Antonia y las metáforas hijas
Sin embargo, cada 4 de marzo, pienso en Antonia. Antonia Martínez Lagares, asesinada el 4 de marzo de 1970 por un policía que, según la historia y las historias, respondió mortalmente al grito de “¡Asesinos!” durante la “pacificación” de una revuelta estudiantil y pueblerina a raíz de las protestas en contra del ROTC.
Durante varias décadas, mi “pensar” en Antonia se limitaba al símbolo nacional y nacionalista ya definido, para mí y para otros: la niña víctima de la opresión, de la brutalidad policiaca y del colonialismo. Un símbolo agrupable bajo las categorías de “metáforas madres” relativas a la “isla doncella” y al “cadáver” que hace poco describía aquí, en este mismo foro, Marta Aponte Alsina con su habitual maestría. Me despertaba, pensaba en Antonia, y me iba a alguna marcha o a alguna cosa por el estilo.

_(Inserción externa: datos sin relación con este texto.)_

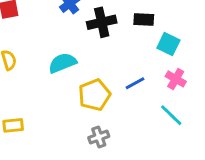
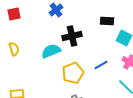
black cross: (102, 22) -> (72, 36), moved

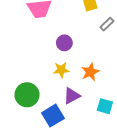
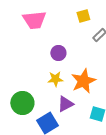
orange star: (90, 72) -> (83, 81), size x1.4

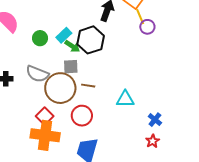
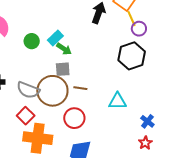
black hexagon: (91, 40) -> (132, 56), moved
gray semicircle: (37, 74) -> (28, 90), moved
red square: (45, 116) -> (26, 116), moved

Pero de un tiempo a esta parte (y es que una envejece, o madura, y el cerebro comienza a exigir alguna complejidad de sus metáforas, al menos de las personales) pienso en Antonia, y en lugar de salir a alguna marcha me da por tratar de saber más. Y es que los símbolos nacionales, en tanto compartidos y colectivos, se vuelven necesariamente planos, planos y bidimensionales como las banderas mismas. Antonia es metáfora de nuestra condición y nuestras luchas precisamente en tanto doncella (en el sentido de su juventud y de la promesa de vida rota que su asesinato implica) y precisamente en tanto muerta. Sí, Antonia tuvo que morir para convertirse en metáfora, en símbolo. De la Antonia viva, la Antonia previa al hermoso cadáver que homenajeamos cada año, no sé nada.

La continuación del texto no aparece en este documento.